Was ist das wenn die Brust weh tut?
Gefragt von: Martha Straub MBA. | Letzte Aktualisierung: 7. September 2026sternezahl: 5/5 (26 sternebewertungen)
Wenn die Brust wehtut, können die Ursachen von harmlosen Muskelverspannungen bis zu ernsten Herz- oder Lungenerkrankungen reichen, weshalb Brustschmerzen immer ernst genommen werden sollten. Bei starken, plötzlich auftretenden Schmerzen, Atemnot, Herzrasen oder Schmerzen bei Belastung muss sofort der Rettungsdienst (112) gerufen werden, da dies ein Notfall sein könnte (Herzinfarkt, Lungenembolie). Bei weniger akuten Beschwerden sind oft hormonelle Schwankungen, Mastopathie (gutartige Wucherungen) oder Entzündungen (Mastitis) die Ursache, was eine ärztliche Abklärung (Gynäkologe, Hausarzt) erfordert, besonders bei Rötungen, Schwellungen oder anhaltenden Schmerzen.
Was können Schmerzen im Busen bedeuten?
Mit Brustschmerzen (Mastodynie) sind umschriebene oder diffuse Schmerzen in der Brust gemeint. Die Beschwerden treten meist kurz vor der Regelblutung auf. Darüber hinaus gibt es einige, meist gutartige, Veränderungen des Brustgewebes, die zyklusunabhängig Brustschmerzen (Mastalgie) verursachen.
Können Brustschmerzen auch harmlos sein?
Dazu zählen neben Herz und Lunge auch die Speiseröhre sowie Knochen und Muskeln. Viele Brustschmerzen, wie z.B. Stiche in der Brust, haben oft harmlose Ursachen. Sie können aber auch Ausdruck eines lebensbedrohlichen Herzinfarkts sein.

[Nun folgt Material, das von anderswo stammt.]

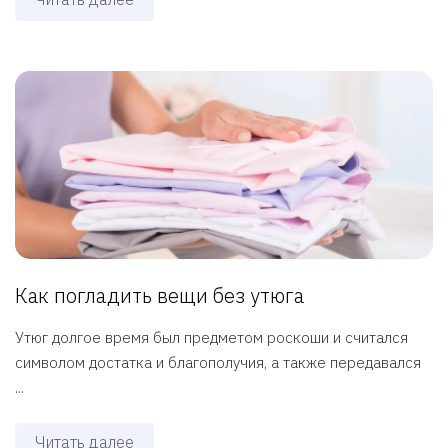
Как погладить вещи без утюга
Утюг долгое время был предметом роскоши и считался
символом достатка и благополучия, а также передавался
...
Читать далее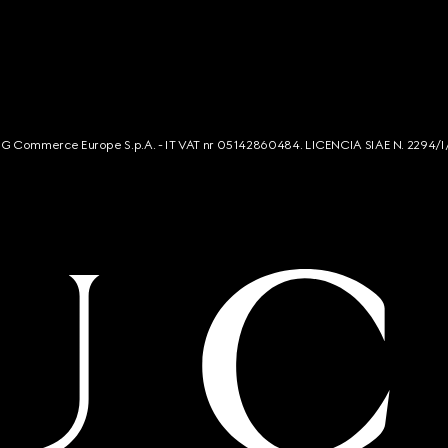
s. G Commerce Europe S.p.A. - IT VAT nr 05142860484. LICENCIA SIAE N. 2294/I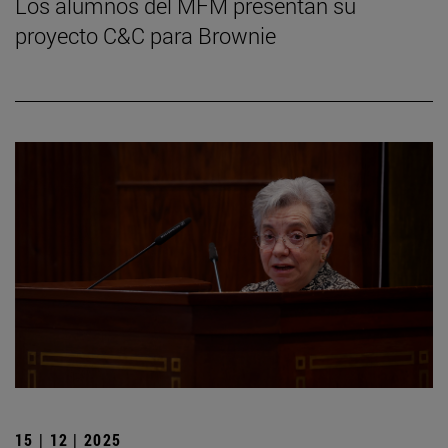
Los alumnos del MFM presentan su
proyecto C&C para Brownie
15 | 12 | 2025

Was machen, wenn die Brust weh tut?
Bei Brustschmerzen gilt: Bei plötzlichen, starken Schmerzen, Engegefühl oder Ausstrahlung in Arm/Kiefer sofort den Notruf 112 wählen (Verdacht auf Herzinfarkt). Bei leichteren, bekannten Beschwerden helfen oft Wärme (Wickel, Bad), tiefe Atemübungen, stützende BHs, sanfte Dehnübungen, Entspannungstechniken und bei hormonellen Ursachen ggf. Mönchspfeffer, Paracetamol oder Nachtkerzenöl – aber immer ärztlichen Rat einholen, besonders bei neuen Schmerzen.
Warum Brustschmerzen ohne Periode?
Ein hormonelles Ungleichgewicht der weiblichen Sexualhormone nach der Ovulation gilt als mögliche Ursache der zyklusbedingten Brustschmerzen 3. Betroffene klagen dann über Brustspannen, Brustschmerzen und Berührungsempfindlichkeit im Bereich der Brüste.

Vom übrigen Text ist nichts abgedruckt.